We know that ethanol exposure during development has many negative consequences for the offspring. This summer I’ve been working with Dr. Erin Clabough investigating mouse brain morphology following a one-time ethanol intoxication event in the early postnatal period for mice (which is equivalent to the third trimester of a human pregnancy). We have harvested mouse brains, followed a Golgi impregnation procedure, sectioned brains using a cryostat, followed staining procedures, used microscopes and computer programs to identify and trace medium spiny neurons, and will in the future analyze the number and types of dendritic spines.

During the Golgi staining process, we lost some usable brain sections into the wash, but in most sections, we were able to see the outline of individual neurons under the scope.

Jamie Ingersoll ’18 undertaking a Golgi staining process on mouse brain sections. The Golgi stain impregnates approximately 10% of neurons with a black pigment.
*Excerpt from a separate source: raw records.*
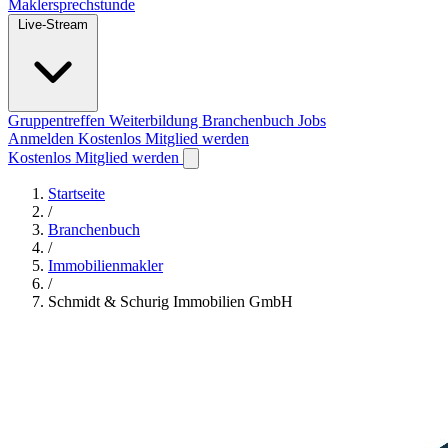
Maklersprechstunde
Live-Stream
Gruppentreffen
Weiterbildung
Branchenbuch
Jobs
Anmelden
Kostenlos Mitglied werden
Kostenlos Mitglied werden
Startseite
/
Branchenbuch
/
Immobilienmakler
/
Schmidt & Schurig Immobilien GmbH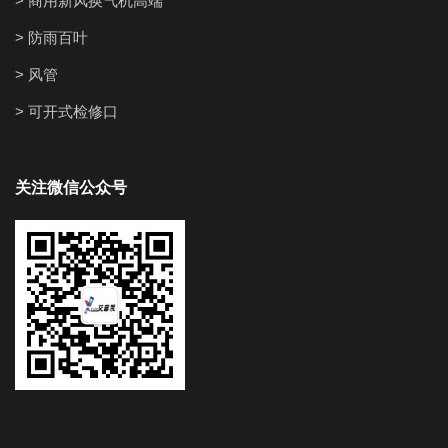
> 商用新风换气机高端
> 防雨百叶
> 风管
> 可开式检修口
关注微信公众号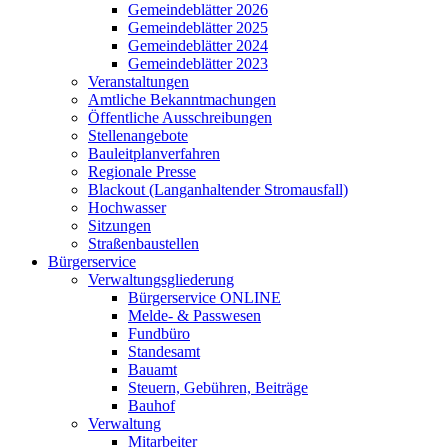
Gemeindeblätter 2026
Gemeindeblätter 2025
Gemeindeblätter 2024
Gemeindeblätter 2023
Veranstaltungen
Amtliche Bekanntmachungen
Öffentliche Ausschreibungen
Stellenangebote
Bauleitplanverfahren
Regionale Presse
Blackout (Langanhaltender Stromausfall)
Hochwasser
Sitzungen
Straßenbaustellen
Bürgerservice
Verwaltungsgliederung
Bürgerservice ONLINE
Melde- & Passwesen
Fundbüro
Standesamt
Bauamt
Steuern, Gebühren, Beiträge
Bauhof
Verwaltung
Mitarbeiter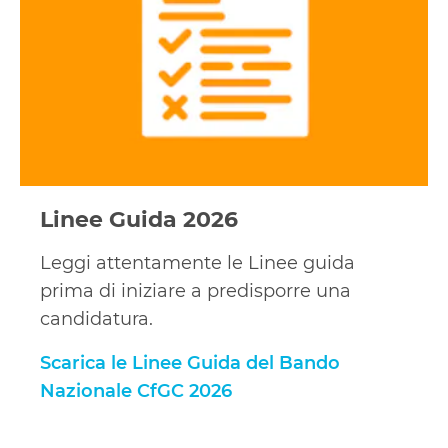
del
Bando
Nazionale
CfGC
2026
Linee Guida 2026
Leggi attentamente le Linee guida
prima di iniziare a predisporre una
candidatura.
Scarica le Linee Guida del Bando
Nazionale CfGC 2026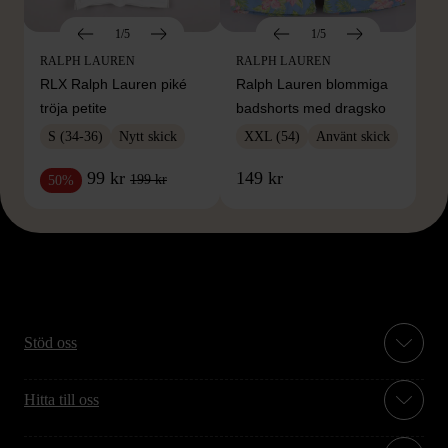
1/5
1/5
RALPH LAUREN
RALPH LAUREN
RLX Ralph Lauren piké
Ralph Lauren blommiga
tröja petite
badshorts med dragsko
S (34-36)
Nytt skick
XXL (54)
Använt skick
99 kr
149 kr
199 kr
50%
Stöd oss
Hitta till oss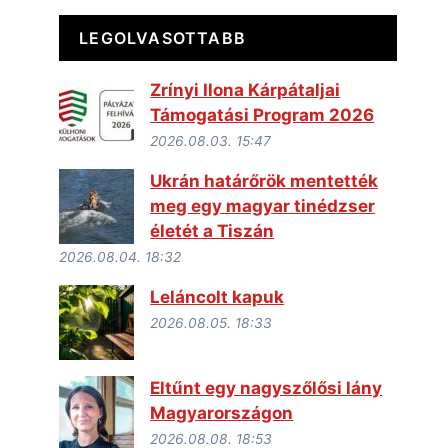
LEGOLVASOTTABB
Zrínyi Ilona Kárpátaljai
Támogatási Program 2026
2026.08.03. 15:47
Ukrán határőrök mentették
meg egy magyar tinédzser
életét a Tiszán
2026.08.04. 18:32
Leláncolt kapuk
2026.08.05. 18:33
Eltűnt egy nagyszőlősi lány
Magyarországon
2026.08.08. 18:53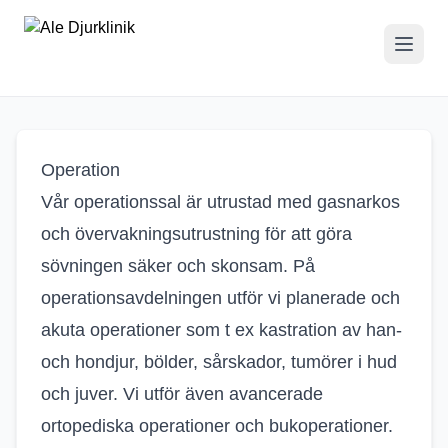
Operation
Operation
Vår operationssal är utrustad med gasnarkos
och övervakningsutrustning för att göra
sövningen säker och skonsam. På
operationsavdelningen utför vi planerade och
akuta operationer som t ex kastration av han-
och hondjur, bölder, sårskador, tumörer i hud
och juver. Vi utför även avancerade
ortopediska operationer och bukoperationer.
We lost some usable brain sections into the wash, but in most sections, we were able to see the outline of individual neurons under the scope.

In prior study done in Dr. Clabough’s lab, we found increased branching in individual neurons in the striatum of the mouse brains immediately following a developmental ethanol exposure—which is the opposite of what we thought we’d find. We are now investigating different stages of mouse development to see when this branching phenotype disappears.

The most difficult parts of research so far have been when we were sectioning on the cryostat and it fought us for what seemed like years never wanting to yield a usable section and also the staining process where we had to watch as brain after brain slid off the slides into the unusable wash left behind.


Some of our 873 brain tissue sections drying over several days prior to Golgi staining.

This experience has showed me a whole new level of patience and also how important it is to not rush the process—for example, when something like the cryostat decides it will finally cooperate, then prepare to stay for a while and crank because the next day it may not be so kind. But the best part is when everything works and we are able to see and interpret results.

We will present our research at the 2016 Society for Neuroscience meeting in San Diego in November. We hope that our research will provide insights into not just how just one binge of ethanol can affect neurons in the brain, but also how medium spiny neurons are involved in the response to ethanol and how that response may change throughout development.